On December 9th, the OpenGov Hub hosted Promoting Transparent and Open Government, a panel discussion organized by the International Republican Institute (IRI), Sunlight Foundation, and Open Government Partnership (OGP) marking International Anti-Corruption Day. Each organization shared unique examples of tools in their work that can be used to advance integrity and combat corruption around the world. Participants discussed the challenges and opportunities for outside organizations to promote anti-corruption measures with local buy-in, and underscored the need for reform advocates to maintain a long-term approach to achieve systemic changes.
Ambassador Mark Green (President, IRI) opened the discussion by highlighting IRI’s mission to advance citizen-centered government around the world. Then, Joe Powell (Interim Executive Director, OGP) shared how OGP works with member countries to create stronger enabling environments to address corruption. He shared that anti-corruption commitments are slightly less successfully implemented than other types of OGP commitments, but nearly half of all OGP anti-corruption commitments have been implemented. Powell concluded that there are many ways governance advocates can use the vehicle of OGP to further anti-corruption efforts, including:
- Introduce anti-corruption commitments in OGP National Action Plans (a major opportunity as 52 of 69 OGP countries are issuing new National Action Plans in 2016)
- Leverage OGP to follow through on other international anti-corruption efforts (ex: commitments that will be made at the UK Anti-Corruption Summit May 2016)
- Examine country-specific IRM Reports to understand progress on anti-corruption measures, and use the OGP Explorer to research data on anti-corruption efforts on a global scale
Lindsey Ferris (Senior International Policy Analyst, Sunlight Foundation) discussed Sunlight’s efforts to track and follow influence and money in politics as a valuable approach to addressing corruption. She shared examples of this work locally and globally, including Opensecrets.org work to analyze and publish information on lobbying, campaign finance, and political influence in the U.S., and Political Ad Sleuth, a tool that aggregates political advertising data. Internationally, Farris highlighted Quien Manda in Spain that maps relationships of political actors, and Open Duka (Open Institute) in Kenya that visualizes private and public relationships to enable citizens to monitor and combat corruption.
Next, Rima Kawas (Deputy Governance Director, IRI) shared IRI’s work to help countries combat corruption. The goal of IRI’s governance programs is to create responsive, transparent, and effective institutions and close citizen-government feedback loops. Much of IRI’s governance work is at the local level, where government is closest and there is more potential for agility and innovation. Kawas shared examples of three replicable governance tools IRI has honed:
- Transparency Offices - physical offices that allow citizens to access basic information on government activity, file questions and complaints
- One Stop Shops - offices that streamline delivery of basic services (ex: applying for a driver’s license), which can be an unthreatening entry point to help address waste and corruption even in difficult political environments.

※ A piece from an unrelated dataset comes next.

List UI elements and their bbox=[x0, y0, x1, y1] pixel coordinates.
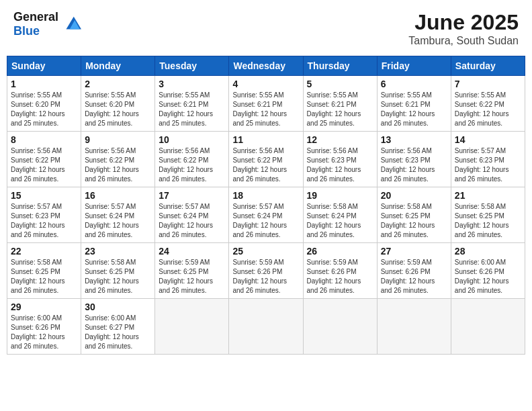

- Identifying Risks/Vulnerable Areas to Corruption - IRI will publish a toolkit on this in the coming months
The robust group discussion that followed highlighted the need to tailor all anti-corruption measures to local context. It also focused on the challenges for outside actors to determine that context and to best advance this work. Participants agreed that local buy in from domestic reformers is necessary to succeed. They also agreed it is important to effectively frame and message this work to donors and local stakeholders alike. This can be done by highlighting major societal benefits of tackling corruption (ex: improved service delivery), showcasing individual success stories, but also realistically acknowledging that major impact can only happen in the long term. The American government and other international donors can help by speaking openly about their experiences implementing their own governance reforms domestically.
Participants concluded that one year from now on International Anti-Corruption Day 2016, the hope is for everyone involved in this work to recognize that effectively tackling corruption requires long-term engagement on complex issues, and that while new tools (including technology-based ones) can be attractive, we must focus more on the overarching issues for systemic change, not only the means to get there.